No wonder the mental asylums in Paris that winter were said to be full of people who had gone insane after a visit or two to the torture chambers of the “Nazi Triangle,” whose most notable addresses were 5, Rue Mallet-Stevens; 93, Rue Lauriston; and 180, Rue de la Pompe; and of course the Gestapo mansions all along Avenue Foch. The Jacksons were now living at the heart of Nazi evil, at the center of a vast web of informers, spies, and cold-blooded mass murderers. The enemy—Knochen and his men—were so very close by. Such was their reputation that Parisians talked fearfully of being “taken to the Avenue Foch,” never to return.

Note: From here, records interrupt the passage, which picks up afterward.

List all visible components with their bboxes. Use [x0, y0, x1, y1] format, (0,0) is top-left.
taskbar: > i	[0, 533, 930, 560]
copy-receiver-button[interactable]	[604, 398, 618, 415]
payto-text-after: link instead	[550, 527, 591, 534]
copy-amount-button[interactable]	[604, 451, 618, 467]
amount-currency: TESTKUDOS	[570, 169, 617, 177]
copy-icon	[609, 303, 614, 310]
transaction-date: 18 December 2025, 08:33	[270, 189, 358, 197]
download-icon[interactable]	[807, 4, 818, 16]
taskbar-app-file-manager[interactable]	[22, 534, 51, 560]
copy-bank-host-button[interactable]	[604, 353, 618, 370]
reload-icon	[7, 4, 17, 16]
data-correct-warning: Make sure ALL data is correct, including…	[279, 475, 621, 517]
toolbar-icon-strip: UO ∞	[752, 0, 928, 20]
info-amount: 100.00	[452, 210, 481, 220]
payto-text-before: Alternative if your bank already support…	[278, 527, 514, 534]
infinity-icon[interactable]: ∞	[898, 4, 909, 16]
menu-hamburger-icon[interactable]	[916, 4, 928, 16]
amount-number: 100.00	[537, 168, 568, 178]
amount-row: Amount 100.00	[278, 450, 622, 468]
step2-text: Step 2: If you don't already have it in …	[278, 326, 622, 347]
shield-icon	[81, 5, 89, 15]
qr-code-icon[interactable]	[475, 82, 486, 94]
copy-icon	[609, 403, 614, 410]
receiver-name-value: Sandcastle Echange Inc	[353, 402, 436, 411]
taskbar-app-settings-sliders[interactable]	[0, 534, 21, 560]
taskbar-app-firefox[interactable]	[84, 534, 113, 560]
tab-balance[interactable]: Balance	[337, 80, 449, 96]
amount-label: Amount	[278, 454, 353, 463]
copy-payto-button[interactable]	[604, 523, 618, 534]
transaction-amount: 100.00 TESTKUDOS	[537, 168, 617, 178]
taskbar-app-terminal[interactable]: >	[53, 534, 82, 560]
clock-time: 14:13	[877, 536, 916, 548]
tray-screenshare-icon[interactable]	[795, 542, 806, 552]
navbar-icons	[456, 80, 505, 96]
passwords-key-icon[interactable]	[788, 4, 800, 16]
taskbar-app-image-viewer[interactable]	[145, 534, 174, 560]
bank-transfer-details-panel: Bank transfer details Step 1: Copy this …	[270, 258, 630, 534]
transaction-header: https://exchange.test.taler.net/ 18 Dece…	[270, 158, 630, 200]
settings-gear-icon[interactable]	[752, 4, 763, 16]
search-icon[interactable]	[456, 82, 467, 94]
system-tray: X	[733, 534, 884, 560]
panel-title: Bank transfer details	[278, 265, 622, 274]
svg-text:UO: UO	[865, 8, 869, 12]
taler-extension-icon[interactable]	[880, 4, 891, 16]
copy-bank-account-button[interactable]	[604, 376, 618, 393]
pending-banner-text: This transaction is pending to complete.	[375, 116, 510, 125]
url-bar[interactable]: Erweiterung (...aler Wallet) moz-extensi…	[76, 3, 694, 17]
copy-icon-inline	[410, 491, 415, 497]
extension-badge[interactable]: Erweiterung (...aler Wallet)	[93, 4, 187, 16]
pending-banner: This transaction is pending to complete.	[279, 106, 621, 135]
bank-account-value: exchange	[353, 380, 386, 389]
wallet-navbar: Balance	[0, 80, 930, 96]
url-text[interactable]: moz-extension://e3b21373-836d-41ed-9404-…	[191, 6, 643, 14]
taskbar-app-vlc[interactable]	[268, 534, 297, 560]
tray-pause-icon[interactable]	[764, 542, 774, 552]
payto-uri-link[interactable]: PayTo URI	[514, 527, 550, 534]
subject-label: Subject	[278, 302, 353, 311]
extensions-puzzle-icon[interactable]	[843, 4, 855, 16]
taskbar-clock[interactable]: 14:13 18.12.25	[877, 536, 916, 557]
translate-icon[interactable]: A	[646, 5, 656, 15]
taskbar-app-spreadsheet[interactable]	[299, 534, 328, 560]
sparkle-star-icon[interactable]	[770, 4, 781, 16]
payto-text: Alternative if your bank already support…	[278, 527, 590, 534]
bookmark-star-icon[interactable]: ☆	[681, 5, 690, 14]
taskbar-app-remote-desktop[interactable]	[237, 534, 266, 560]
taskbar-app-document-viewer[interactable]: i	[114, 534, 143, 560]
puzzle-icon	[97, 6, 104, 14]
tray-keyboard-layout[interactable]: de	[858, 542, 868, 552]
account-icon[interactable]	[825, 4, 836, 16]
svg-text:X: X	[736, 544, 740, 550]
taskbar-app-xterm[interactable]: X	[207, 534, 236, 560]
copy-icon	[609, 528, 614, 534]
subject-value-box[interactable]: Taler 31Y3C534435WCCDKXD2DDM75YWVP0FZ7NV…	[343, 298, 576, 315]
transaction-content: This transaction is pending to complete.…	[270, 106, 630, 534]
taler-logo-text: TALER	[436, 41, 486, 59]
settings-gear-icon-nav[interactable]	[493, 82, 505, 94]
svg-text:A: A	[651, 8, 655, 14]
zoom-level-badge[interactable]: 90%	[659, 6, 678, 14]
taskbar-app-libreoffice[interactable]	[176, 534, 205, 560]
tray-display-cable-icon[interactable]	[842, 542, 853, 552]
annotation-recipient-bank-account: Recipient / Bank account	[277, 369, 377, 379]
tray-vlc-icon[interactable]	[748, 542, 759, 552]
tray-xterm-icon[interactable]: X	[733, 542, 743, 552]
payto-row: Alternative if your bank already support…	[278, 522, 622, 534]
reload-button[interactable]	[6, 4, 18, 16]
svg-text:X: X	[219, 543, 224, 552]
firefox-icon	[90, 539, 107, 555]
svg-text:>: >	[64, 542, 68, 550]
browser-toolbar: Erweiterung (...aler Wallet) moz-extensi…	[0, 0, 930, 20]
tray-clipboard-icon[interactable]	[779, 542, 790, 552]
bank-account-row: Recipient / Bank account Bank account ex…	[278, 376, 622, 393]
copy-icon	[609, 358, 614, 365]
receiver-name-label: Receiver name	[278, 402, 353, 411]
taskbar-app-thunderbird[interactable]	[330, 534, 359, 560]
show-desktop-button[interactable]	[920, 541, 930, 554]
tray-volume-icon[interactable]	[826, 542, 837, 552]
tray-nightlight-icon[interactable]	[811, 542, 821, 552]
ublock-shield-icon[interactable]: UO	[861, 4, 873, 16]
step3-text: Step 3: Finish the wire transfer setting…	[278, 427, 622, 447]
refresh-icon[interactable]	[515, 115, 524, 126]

It took immense sangfroid to maintain one’s composure, to stay even-keeled when every ugly man in a gray suit and trilby was a potential killer under orders to fire if one decided to run. The stress for many within the resistance, not just for Toquette and Sumner—who were only too aware of the growing dangers surrounding them—became too much to bear. Every shrill of the telephone, every knock on the front door, every shifty look from a stranger, might herald the end.
Every time Sumner arrived home on his bespoke bicycle he knew he might have been followed. Knochen had “physiognomists” working for him, men who had previously prowled the lobbies of casinos on the lookout for cheaters, and who were now paid handsomely by the Gestapo to recognize fugitives who were most wanted by Knochen. They kept photos of key figures in the resistance concealed in their hatbands. That way they only needed to make a quick check of a photo and then make an arrest. In Sumner’s case it would take no time at all to hustle him into an unmarked black Citroën idling a few yards away and take him to one of the many interrogation rooms now to be found on “Avenue Boche.”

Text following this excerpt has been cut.